Au fil des ans, la Chine est donc devenue l’usine du monde, mais aussi, désormais, un pays développé qui détient une expertise poussée dans le haut de gamme et tout ce qui est technologique. Et c’est ce qui est désormais en jeu : à force de déléguer leur production, les Etats-Unis s’aperçoivent qu’ils sont eux aussi menacés par cette expertise. Eux qui avaient le monopole des outils de surveillance sophistiqués, qui leur permettaient d’espionner facilement le reste du monde, peuvent se faire infiltrer par les outils d’espionnage chinois.

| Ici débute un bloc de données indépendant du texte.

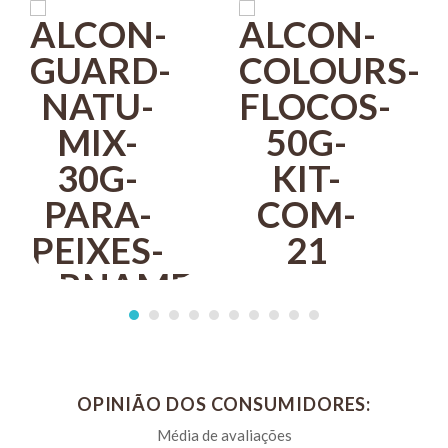
ALCON
COLOURS
ALCON
FLOCOS
R$ 79,30
OPINIÃO DOS CONSUMIDORES:
PIX 5%
50G KIT
ALCON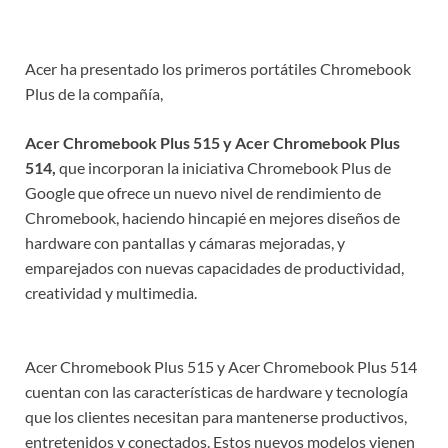
Acer ha presentado los primeros portátiles Chromebook
Plus de la compañía,
Acer Chromebook Plus 515 y Acer Chromebook Plus
514,
que incorporan la iniciativa Chromebook Plus de
Google que ofrece un nuevo nivel de rendimiento de
Chromebook, haciendo hincapié en mejores diseños de
hardware con pantallas y cámaras mejoradas, y
emparejados con nuevas capacidades de productividad,
creatividad y multimedia.
Acer Chromebook Plus 515 y Acer Chromebook Plus 514
cuentan con las características de hardware y tecnología
que los clientes necesitan para mantenerse productivos,
entretenidos y conectados. Estos nuevos modelos vienen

Un danger a certes été écarté : les fabricants d’équipement de télécommunication chinois, à commencer par ceux du numéro un mondial Huawei, sont interdits sur le sol américain. La crainte derrière cette interdiction est exactement la même que celle révélée par l’affaire Supermicro : les Américains craignent que les serveurs de Huawei ne cachent des composants qui permettraient aux Chinois d’écouter ce qu’ils veulent sur les réseaux américains. Cette peur officielle en cachait donc une autre, officieuse : que tous les équipements informatiques soient également équipés d’un outil d’espionnage, « ce qui relativise les craintes que nous avons d’ailleurs sur Huawei en Europe, où ils ont pris une bonne partie du marché : finalement, leurs équipements ne sont pas les seuls à pouvoir nous espionner… », constate un patron français.